In the currency market, the U.S. dollar is trading in the 142 yen-range
Asian stock markets are trading mixed on Monday, after the broadly negative signals from Wall Street on Friday, as traders responded to data showing less than expected employment growth in the U.S. and Canada in July, which eased concerns about the outlook for interest rates and increased expectations the central banks will soon end their policy tightening. Most economists still expect another pause in interest rate hikes. Asian markets finished mostly higher on Friday.
With the labour market very resilient, wages increasing solidly, and core inflation well above the Federal Reserve’s target, odds are better than 50-50 that the Federal Reserve makes another quarter percentage point rate hike in H2 2023, most probably at the Fed’s November 1 decision, said Bill Adams, Chief Economist for Comerica Bank.

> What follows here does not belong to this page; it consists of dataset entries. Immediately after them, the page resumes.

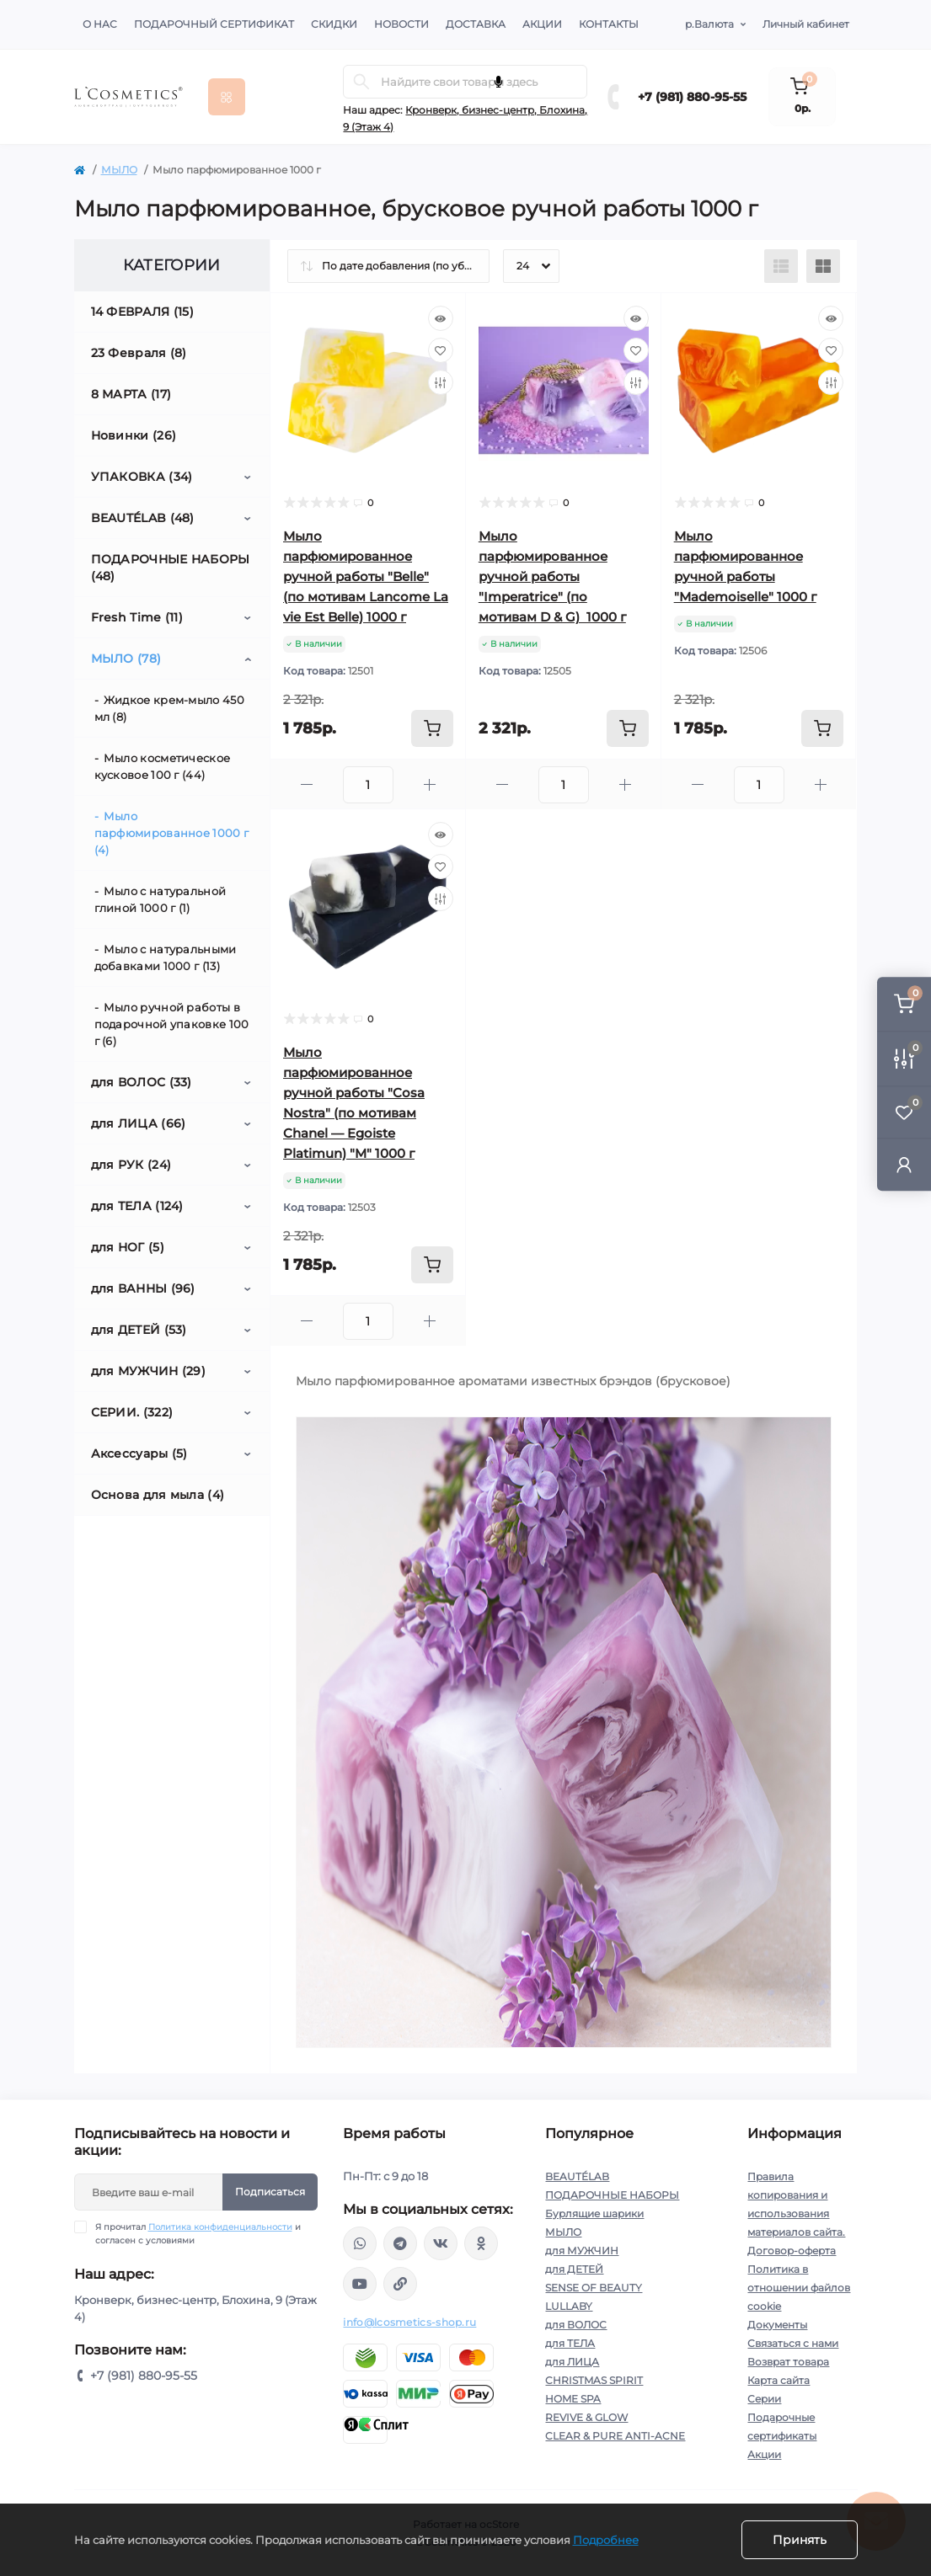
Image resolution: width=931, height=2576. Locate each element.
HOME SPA (573, 2398)
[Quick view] (440, 318)
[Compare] (440, 382)
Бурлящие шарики (594, 2213)
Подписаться (270, 2191)
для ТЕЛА (570, 2343)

The Australian stock market is a bit lower on Monday, giving up the gains in the earlier session, with the benchmark S&P/ASX 200 staying above the 7,300 mark, after the broadly negative signals from Wall Street on Friday, weighed down by weakness in iron miners and financial stocks.

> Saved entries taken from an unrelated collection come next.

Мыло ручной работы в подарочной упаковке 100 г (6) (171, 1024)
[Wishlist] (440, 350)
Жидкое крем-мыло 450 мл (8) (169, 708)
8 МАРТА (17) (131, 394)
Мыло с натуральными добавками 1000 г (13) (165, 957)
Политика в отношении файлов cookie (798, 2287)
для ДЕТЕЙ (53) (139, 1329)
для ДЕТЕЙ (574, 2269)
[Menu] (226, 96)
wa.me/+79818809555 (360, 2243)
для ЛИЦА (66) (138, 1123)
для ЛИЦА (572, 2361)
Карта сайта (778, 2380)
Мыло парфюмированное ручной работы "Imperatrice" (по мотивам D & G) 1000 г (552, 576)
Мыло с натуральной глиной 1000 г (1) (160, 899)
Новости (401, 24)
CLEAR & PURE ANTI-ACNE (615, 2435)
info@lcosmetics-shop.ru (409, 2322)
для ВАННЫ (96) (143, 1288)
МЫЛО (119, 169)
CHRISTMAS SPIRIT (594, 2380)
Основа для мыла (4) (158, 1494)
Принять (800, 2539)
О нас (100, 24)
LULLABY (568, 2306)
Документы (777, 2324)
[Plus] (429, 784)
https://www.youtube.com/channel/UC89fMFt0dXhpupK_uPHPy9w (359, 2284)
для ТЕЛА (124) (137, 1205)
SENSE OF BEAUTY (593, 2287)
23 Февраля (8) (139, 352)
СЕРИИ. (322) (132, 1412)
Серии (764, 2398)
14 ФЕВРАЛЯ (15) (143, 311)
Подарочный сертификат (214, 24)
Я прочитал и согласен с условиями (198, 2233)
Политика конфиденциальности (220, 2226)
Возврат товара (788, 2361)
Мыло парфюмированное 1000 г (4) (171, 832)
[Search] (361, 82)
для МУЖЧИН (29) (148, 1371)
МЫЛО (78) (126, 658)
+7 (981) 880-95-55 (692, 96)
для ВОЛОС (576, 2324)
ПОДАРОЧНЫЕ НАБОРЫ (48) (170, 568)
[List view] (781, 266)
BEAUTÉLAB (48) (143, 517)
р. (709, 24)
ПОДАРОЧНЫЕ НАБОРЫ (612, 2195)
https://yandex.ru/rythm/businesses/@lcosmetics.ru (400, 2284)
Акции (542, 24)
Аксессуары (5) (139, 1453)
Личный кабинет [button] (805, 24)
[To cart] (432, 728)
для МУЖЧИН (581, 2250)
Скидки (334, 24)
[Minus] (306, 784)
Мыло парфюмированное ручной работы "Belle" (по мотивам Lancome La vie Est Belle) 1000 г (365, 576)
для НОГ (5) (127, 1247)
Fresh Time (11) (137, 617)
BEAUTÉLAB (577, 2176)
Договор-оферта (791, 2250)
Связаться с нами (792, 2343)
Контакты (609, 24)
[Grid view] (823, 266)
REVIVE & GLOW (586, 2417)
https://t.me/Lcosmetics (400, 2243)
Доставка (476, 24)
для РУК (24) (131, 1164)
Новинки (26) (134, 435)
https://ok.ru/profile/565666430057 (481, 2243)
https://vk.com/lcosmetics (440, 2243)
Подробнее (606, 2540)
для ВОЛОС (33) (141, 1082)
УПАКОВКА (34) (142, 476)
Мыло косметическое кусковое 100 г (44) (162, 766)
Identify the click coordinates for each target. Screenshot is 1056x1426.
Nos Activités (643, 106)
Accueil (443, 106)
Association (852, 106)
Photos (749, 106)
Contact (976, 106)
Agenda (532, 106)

The benchmark S&P/ASX 200 Index is declining 26.70 points or 0.36 percent to 7,298.60, after reaching a low of 7,297.90 earlier. The broader All Ordinaries Index is 25.30 points or 0.34 percent lower to 7,510.60. Australian stocks finished modestly up on Friday.
The Japanese stock market is trading relatively flat with a negative bias on Monday, after the marginal gains in the earlier session, with the Nikkei 225 staying above the 32,100 mark, after the broadly negative signals from Wall Street on Friday, with weakness across most sectors, led by technology stocks and index heavyweights.
The benchmark Nikkei 225 Index finished the morning session at 32,190.31, down 2.44 or 0.01 percent, after reaching a low of 31,830.23 earlier. Japanese shares closed marginally higher on Friday.
In the currency market, the U.S. dollar is trading in the 142 yen-range on Monday.
New Zealand, China and Hong Kong are lower by between 0.1 and 0.5 percent each, while Singapore, Malaysia, Taiwan and Indonesia are higher by between 0.1 and 0.8 percent each. South Korea is comparatively flat.
On Wall Street, stocks saw considerable volatility during Friday trading, as traders digested the Labor Department’s closely followed monthly jobs report. The major averages showed wild swings across the unchanged line.
The major averages finally ended the day in negative territory. The Dow declined 150.27 points or 0.4 percent to 35,065.62, the Nasdaq dropped 50.48 points or 0.4 percent to 13,909.24 and the S&P 500 slipped 23.86 points or 0.5 percent to 4,478.03.